Work task: Restate the listing below with no word altered.

Supplied data:
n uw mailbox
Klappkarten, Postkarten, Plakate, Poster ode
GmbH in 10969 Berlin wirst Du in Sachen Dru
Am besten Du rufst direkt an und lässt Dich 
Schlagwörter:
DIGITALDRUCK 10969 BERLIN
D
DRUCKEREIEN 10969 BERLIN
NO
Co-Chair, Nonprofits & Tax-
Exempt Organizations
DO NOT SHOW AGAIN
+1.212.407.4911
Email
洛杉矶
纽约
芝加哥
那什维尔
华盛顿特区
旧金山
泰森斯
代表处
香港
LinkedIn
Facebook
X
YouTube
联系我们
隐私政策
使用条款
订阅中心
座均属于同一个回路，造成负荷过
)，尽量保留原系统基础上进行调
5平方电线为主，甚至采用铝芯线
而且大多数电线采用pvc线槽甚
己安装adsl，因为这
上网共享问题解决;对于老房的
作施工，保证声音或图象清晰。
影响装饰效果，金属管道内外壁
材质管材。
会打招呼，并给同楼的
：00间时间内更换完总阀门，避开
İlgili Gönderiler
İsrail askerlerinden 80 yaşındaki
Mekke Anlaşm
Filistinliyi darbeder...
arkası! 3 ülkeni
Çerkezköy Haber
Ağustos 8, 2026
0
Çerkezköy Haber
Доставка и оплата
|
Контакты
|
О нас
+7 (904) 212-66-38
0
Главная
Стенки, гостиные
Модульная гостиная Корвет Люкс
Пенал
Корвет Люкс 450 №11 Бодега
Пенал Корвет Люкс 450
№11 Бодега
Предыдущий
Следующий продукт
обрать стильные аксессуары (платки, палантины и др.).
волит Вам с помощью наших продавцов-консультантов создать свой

Problem solution:
n uw mailbox
Klappkarten, Postkarten, Plakate, Poster ode
GmbH in 10969 Berlin wirst Du in Sachen Dru
Am besten Du rufst direkt an und lässt Dich 
Schlagwörter:
DIGITALDRUCK 10969 BERLIN
D
DRUCKEREIEN 10969 BERLIN
NO
Co-Chair, Nonprofits & Tax-
Exempt Organizations
DO NOT SHOW AGAIN
+1.212.407.4911
Email
洛杉矶
纽约
芝加哥
那什维尔
华盛顿特区
旧金山
泰森斯
代表处
香港
LinkedIn
Facebook
X
YouTube
联系我们
隐私政策
使用条款
订阅中心
座均属于同一个回路，造成负荷过
)，尽量保留原系统基础上进行调
5平方电线为主，甚至采用铝芯线
而且大多数电线采用pvc线槽甚
己安装adsl，因为这
上网共享问题解决;对于老房的
作施工，保证声音或图象清晰。
影响装饰效果，金属管道内外壁
材质管材。
会打招呼，并给同楼的
：00间时间内更换完总阀门，避开
İlgili Gönderiler
İsrail askerlerinden 80 yaşındaki
Mekke Anlaşm
Filistinliyi darbeder...
arkası! 3 ülkeni
Çerkezköy Haber
Ağustos 8, 2026
0
Çerkezköy Haber
Доставка и оплата
|
Контакты
|
О нас
+7 (904) 212-66-38
0
Главная
Стенки, гостиные
Модульная гостиная Корвет Люкс
Пенал
Корвет Люкс 450 №11 Бодега
Пенал Корвет Люкс 450
№11 Бодега
Предыдущий
Следующий продукт
обрать стильные аксессуары (платки, палантины и др.).
волит Вам с помощью наших продавцов-консультантов создать свой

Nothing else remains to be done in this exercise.